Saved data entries
################

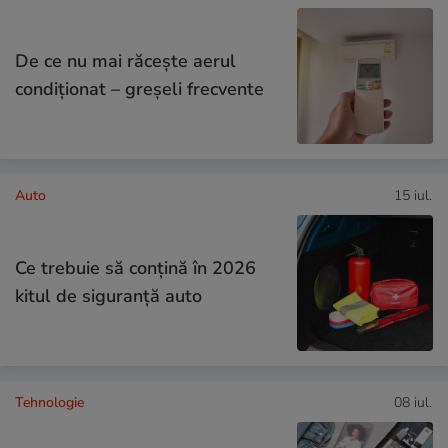
De ce nu mai răcește aerul
condiționat – greșeli frecvente
Auto
15 iul.
Ce trebuie să conţină în 2026
kitul de siguranţă auto
Tehnologie
08 iul.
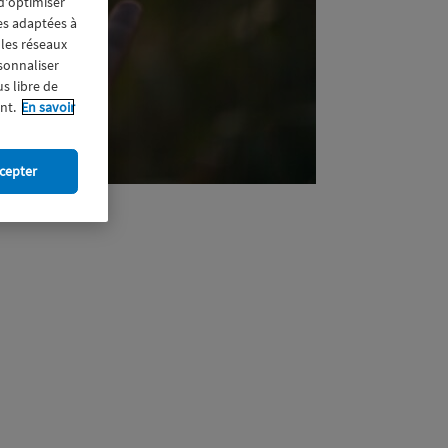
 d'optimiser
res adaptées à
 les réseaux
rsonnaliser
us libre de
nt.
En savoir
cepter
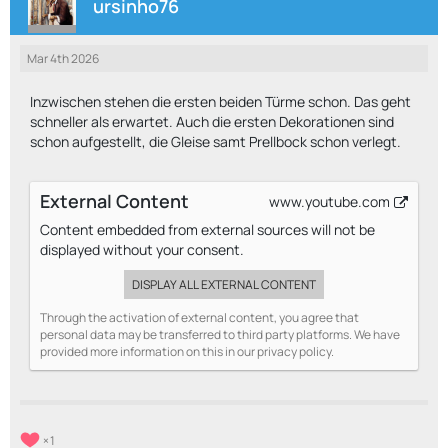
ursinho76
Mar 4th 2026
Inzwischen stehen die ersten beiden Türme schon. Das geht
schneller als erwartet. Auch die ersten Dekorationen sind
schon aufgestellt, die Gleise samt Prellbock schon verlegt.
External Content
www.youtube.com
Content embedded from external sources will not be
displayed without your consent.
DISPLAY ALL EXTERNAL CONTENT
Through the activation of external content, you agree that
personal data may be transferred to third party platforms. We have
provided more information on this in our privacy policy.
1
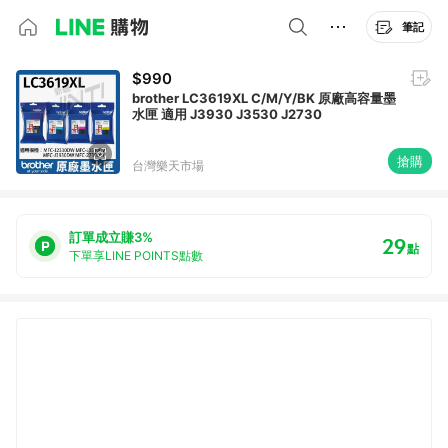
筆記
$990
brother LC3619XL C/M/Y/BK 原廠高容量墨
水匣 適用 J3930 J3530 J2730
搶購
台灣樂天市場
訂單成立賺3%
29
點
下單享LINE POINTS點數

################

The records above are to be set down exactly as written, with no images.

De ce nu mai răcește aerul
condiționat – greșeli frecvente
Auto
15 iul.
Ce trebuie să conţină în 2026
kitul de siguranţă auto
Tehnologie
08 iul.
 d'optimiser
res adaptées à
 les réseaux
rsonnaliser
us libre de
nt.
En savoir
cepter
ursinho76
Mar 4th 2026
Inzwischen stehen die ersten beiden Türme schon. Das geht
schneller als erwartet. Auch die ersten Dekorationen sind
schon aufgestellt, die Gleise samt Prellbock schon verlegt.
External Content
www.youtube.com
Content embedded from external sources will not be
displayed without your consent.
DISPLAY ALL EXTERNAL CONTENT
Through the activation of external content, you agree that
personal data may be transferred to third party platforms. We have
provided more information on this in our privacy policy.
1
筆記
$990
brother LC3619XL C/M/Y/BK 原廠高容量墨
水匣 適用 J3930 J3530 J2730
搶購
台灣樂天市場
訂單成立賺3%
29
點
下單享LINE POINTS點數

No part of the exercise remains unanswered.